Ottemperanza al giudicato e penalità di mora in favore dei docenti precari (TAR Campania n. 2444 del 17.04.2026)

Principi di diritto (Massima)
Nel giudizio di ottemperanza il ricorso proposto ai sensi dell’art. 114 cod. proc. amm. è fondato quando risulti il passaggio in giudicato del titolo azionato e sia inutilmente decorso il termine di cui all’art. 14, comma 1, del decreto-legge n. 669 del 1996, convertito con legge n. 30 del 1997. Il giudice amministrativo ordina all’amministrazione di dare puntuale e integrale esecuzione al dispositivo del titolo, assegnando un termine decorrente dalla notificazione o comunicazione, se anteriore, della decisione. Sussistono i presupposti per la penalità di mora di cui all’art. 114, comma 4, lett. e), cod. proc. amm., parametrata all’interesse legale sulla somma dovuta. Le astreintes, per la loro funzione sollecitatoria e non risarcitoria, decorrono dalla comunicazione o notificazione della sentenza di ottemperanza e non da un momento anteriore, cessando all’insediamento del Commissario ad acta o al soddisfo, se anteriore.

Il Fatto

Il ricorrente, docente con contratto a tempo determinato, aveva ottenuto dal Tribunale di Napoli, Sezione Lavoro, il riconoscimento del diritto al beneficio economico della Carta elettronica del docente per gli anni scolastici 2020/2021, 2021/2022 e 2022/2023, con condanna del Ministero dell’Istruzione all’attivazione del beneficio per l’importo di € 500,00 per ciascun anno.

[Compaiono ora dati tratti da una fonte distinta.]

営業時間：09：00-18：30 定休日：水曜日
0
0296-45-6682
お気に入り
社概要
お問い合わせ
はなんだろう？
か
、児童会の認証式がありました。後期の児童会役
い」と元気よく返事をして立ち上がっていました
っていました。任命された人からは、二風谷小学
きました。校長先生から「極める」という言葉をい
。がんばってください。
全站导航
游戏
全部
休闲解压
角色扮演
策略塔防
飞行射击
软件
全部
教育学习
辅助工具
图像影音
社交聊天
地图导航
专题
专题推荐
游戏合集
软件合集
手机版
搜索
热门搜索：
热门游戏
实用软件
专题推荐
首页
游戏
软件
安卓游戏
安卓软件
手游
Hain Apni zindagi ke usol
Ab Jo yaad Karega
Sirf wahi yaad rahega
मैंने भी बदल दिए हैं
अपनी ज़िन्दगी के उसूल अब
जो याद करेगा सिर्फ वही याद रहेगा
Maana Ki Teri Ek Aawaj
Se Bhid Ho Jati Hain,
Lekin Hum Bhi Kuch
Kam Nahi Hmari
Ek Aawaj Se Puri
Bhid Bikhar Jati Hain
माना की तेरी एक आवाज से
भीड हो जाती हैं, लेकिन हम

La sentenza, pubblicata il 04.06.2024 e notificata il 06.12.2024, era passata in giudicato. Non avendo l’amministrazione dato esecuzione, il docente ha proposto ricorso per ottemperanza, chiedendo altresì la fissazione della somma dovuta per ogni violazione o ritardo nell’esecuzione, con statuizione costituente titolo esecutivo.

La Motivazione della Corte

Il Collegio ha verificato la sussistenza dei presupposti dell’art. 114 cod. proc. amm., con particolare riguardo al passaggio in giudicato della sentenza azionata, attestato da apposita certificazione di cancelleria, e all’inutile decorso del termine di cui all’art. 14, comma 1, del decreto-legge n. 669 del 1996.

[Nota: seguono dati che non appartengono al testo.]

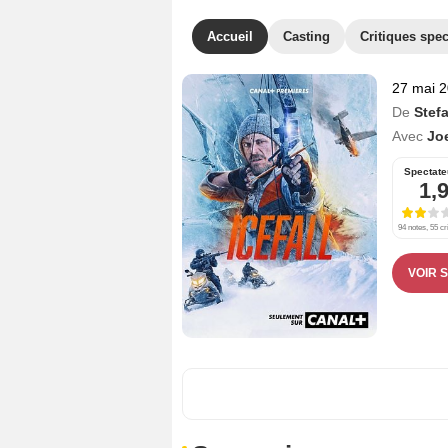
Accueil
Casting
Critiques spec
27 mai 
De
Stef
Avec
Jo
Spectate
1,
94 notes, 55 cr
VOIR 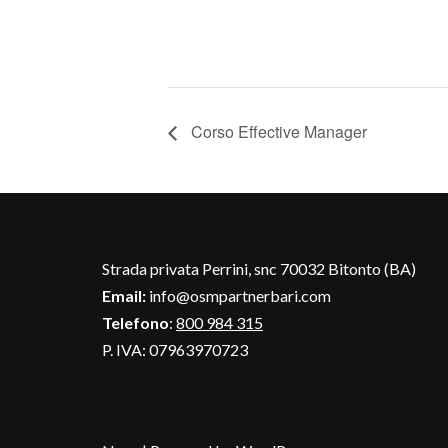
Corso Effective Manager
Strada privata Perrini, snc 70032 Bitonto (BA)
Email:
info@osmpartnerbari.com
Telefono
:
800 984 315
P. IVA: 07963970723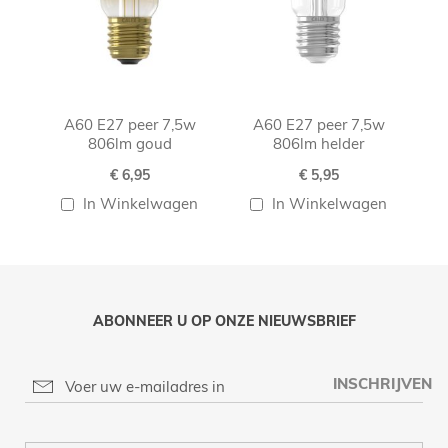
A60 E27 peer 7,5w
A60 E27 peer 7,5w
806lm goud
806lm helder
€ 6,95
€ 5,95
In Winkelwagen
In Winkelwagen
ABONNEER U OP ONZE NIEUWSBRIEF
INSCHRIJVEN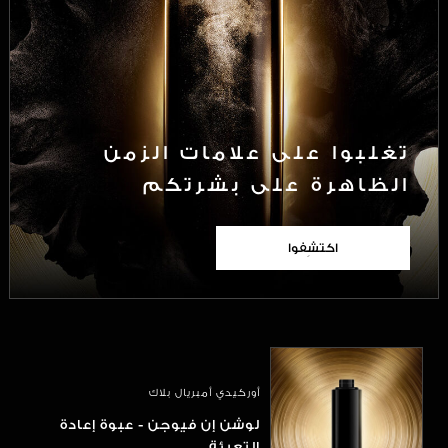
تغلبوا على علامات الزمن
الظاهرة على بشرتكم
اكتشِفوا
أوركيدي أمبريال بلاك
لوشن إن فيوجن - عبوة إعادة
التعبئة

Ha quindi ordinato all’amministrazione intimata di provvedere, nel termine di sessanta giorni decorrenti dalla notificazione o comunicazione, se anteriore, della decisione, alla puntuale e integrale esecuzione del dispositivo del titolo. Ha designato sin d’ora, per il caso di ulteriore inottemperanza, il Commissario ad acta nella figura del Dirigente della competente Direzione generale del Ministero, con facoltà di delega, che darà corso all’esecuzione su istanza della parte ricorrente entro ulteriori sessanta giorni, con spese a carico dell’amministrazione inadempiente.

Quanto alla richiesta di penalità di mora, il Collegio ha ritenuto equo il parametro dell’interesse legale, ora esplicitamente indicato dall’art. 114, comma 4, lett. e), cod. proc. amm. secondo le modifiche introdotte dalla legge di stabilità per il 2016, sulla somma individuata, non essendo emerse valide ragioni ostative.

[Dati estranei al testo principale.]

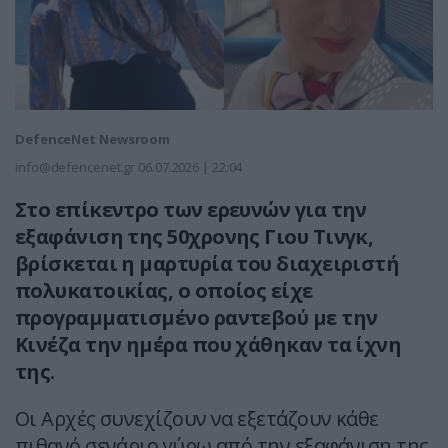
DefenceNet Newsroom
info@defencenet.gr
06.07.2026 | 22:04
Στο επίκεντρο των ερευνών για την
εξαφάνιση της 50χρονης Γιου Τινγκ,
βρίσκεται η μαρτυρία του διαχειριστή
πολυκατοικίας, ο οποίος είχε
προγραμματισμένο ραντεβού με την
Κινέζα την ημέρα που χάθηκαν τα ίχνη
της.
Οι Αρχές συνεχίζουν να εξετάζουν κάθε
πιθανό σενάριο γύρω από την εξαφάνιση της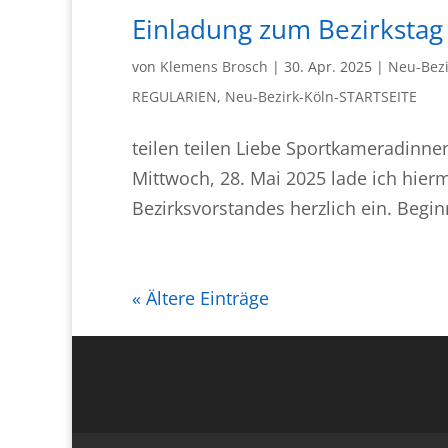
Einladung zum Bezirkstag
von
Klemens Brosch
|
30. Apr. 2025
|
Neu-Bezi
REGULARIEN
,
Neu-Bezirk-Köln-STARTSEITE
teilen teilen Liebe Sportkameradinn
Mittwoch, 28. Mai 2025 lade ich hierm
Bezirksvorstandes herzlich ein. Begin
« Ältere Einträge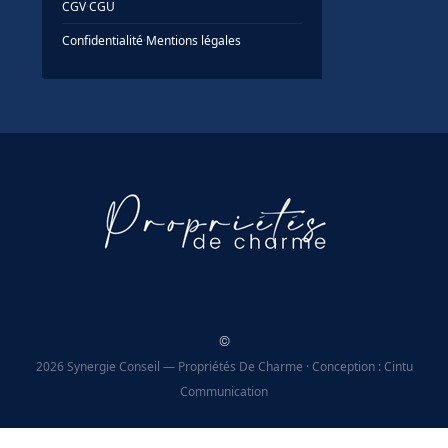
CGV
·
CGU
Confidentialité
·
Mentions légales
©
2026 Synergie Conseil — Propriétés De Charme · Conception : Cintu
Communication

Sul momento di decorrenza, il Tribunale ha precisato che, alla stregua del nuovo testo della citata lett. e), le astreintes, tenuto conto della loro funzione sollecitatoria e non risarcitoria, decorrono dalla comunicazione o notificazione della sentenza di ottemperanza e non da un momento anteriore, cessando all’atto dell’eventuale insediamento del Commissario ad acta o al giorno del soddisfo, se anteriore.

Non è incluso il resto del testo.